By all accounts, Ed Holder, the MP for London West, is popular among his colleagues from all sides of the house. He is also, I am told, popular back in London, where, in 2008, he upset Liberal incumbent Sue Barnes and then successfully defended his seat in 2011. But Holder, like, I suspect, a lot of Conservative backbench MPs who work hard and are popular enough back home in their constituencies, has had to take some uncomfortable questions from his voters about some recent behaviour by Veterans Affairs Minister Julian Fantino [Video here gives a you flavour of how upset veterans are] Fantino issued an apology himself today.
Londoners would know Fantino, of course, because Fantino used to be the city’s chief of police.
Today, Holder issued the latest issue of his electronic newsletter “Holder’s Happenings” with this opening anecdote/explanation about Fantino. I find it noteworthy for his tone but also for its substance. Conservative MPs, I’m pretty sure, cannot be seen to be uncaring about veterans:
This week, I received a copy of a book from a World War II Veteran who now lives in British Columbia. The gentleman’s name is Frederick Price and the book he has written, Wounded…Three Times in 70 Days, reflects on his memories and experiences during the War. What is particularly poignant is that he served with my Dad – Donald Holder and my Uncle Byron Holder with the New Brunswick Rangers Regiment.

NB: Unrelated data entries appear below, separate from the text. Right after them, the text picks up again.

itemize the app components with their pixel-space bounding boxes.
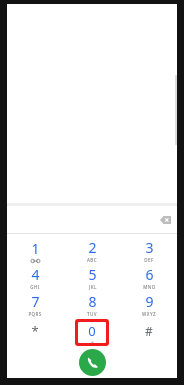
staticText: 6: [145, 265, 154, 284]
button[interactable]: Backspace: [157, 212, 173, 228]
staticText: 3: [145, 238, 154, 257]
staticText: MNO: [143, 284, 156, 290]
staticText: DEF: [144, 257, 154, 263]
staticText: +: [91, 340, 94, 343]
staticText: PQRS: [28, 311, 42, 317]
staticText: 8: [88, 292, 97, 311]
button[interactable]: 5: [63, 264, 120, 291]
staticText: #: [145, 323, 153, 339]
staticText: 7: [31, 292, 40, 311]
staticText: TUV: [87, 311, 97, 317]
staticText: *: [31, 322, 39, 340]
button[interactable]: 6: [120, 264, 177, 291]
button[interactable]: #: [120, 318, 177, 347]
staticText: WXYZ: [142, 311, 156, 317]
button[interactable]: *: [7, 318, 63, 347]
button[interactable]: 1: [7, 237, 63, 264]
staticText: JKL: [89, 284, 97, 290]
button[interactable]: 7: [7, 291, 63, 318]
staticText: 2: [88, 238, 97, 257]
button[interactable]: 0: [63, 318, 120, 347]
staticText: 0: [88, 322, 96, 340]
button[interactable]: 2: [63, 237, 120, 264]
button[interactable]: 4: [7, 264, 63, 291]
staticText: 9: [145, 292, 154, 311]
button[interactable]: 9: [120, 291, 177, 318]
button[interactable]: 8: [63, 291, 120, 318]
staticText: 5: [88, 265, 97, 284]
staticText: 1: [31, 239, 40, 258]
staticText: ABC: [87, 257, 97, 263]
staticText: GHI: [30, 284, 40, 290]
button[interactable]: Call: [79, 349, 106, 376]
button[interactable]: 3: [120, 237, 177, 264]
staticText: 4: [31, 265, 40, 284]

They enlisted on September 01, 1939 when war was declared against Hitler. I suppose in some ways it was new and exciting for them; it certainly was a slow time economically where my Dad came from (Holderville if you didn’t know) and in the advent of the depression and with the prospect of a job, an adventure and a sense of doing the right thing, they enlisted. So did my Mom’s brother, Chuck McIntyre, from Glace Bay, Cape Breton who enlisted with the 48th Highlanders. Fast forward to 1962 and I am eight years old. I went up to the attic in our house, opened up a trunk and discovered my Dad’s medals and dog tags. I rushed downstairs declaring my dad a hero. He said “I’m no hero, son”. I protested that he had medals so he had to be a hero. He gently pushed back and challenged me to do ‘good things’ out there when I grew up and I would get my own medals.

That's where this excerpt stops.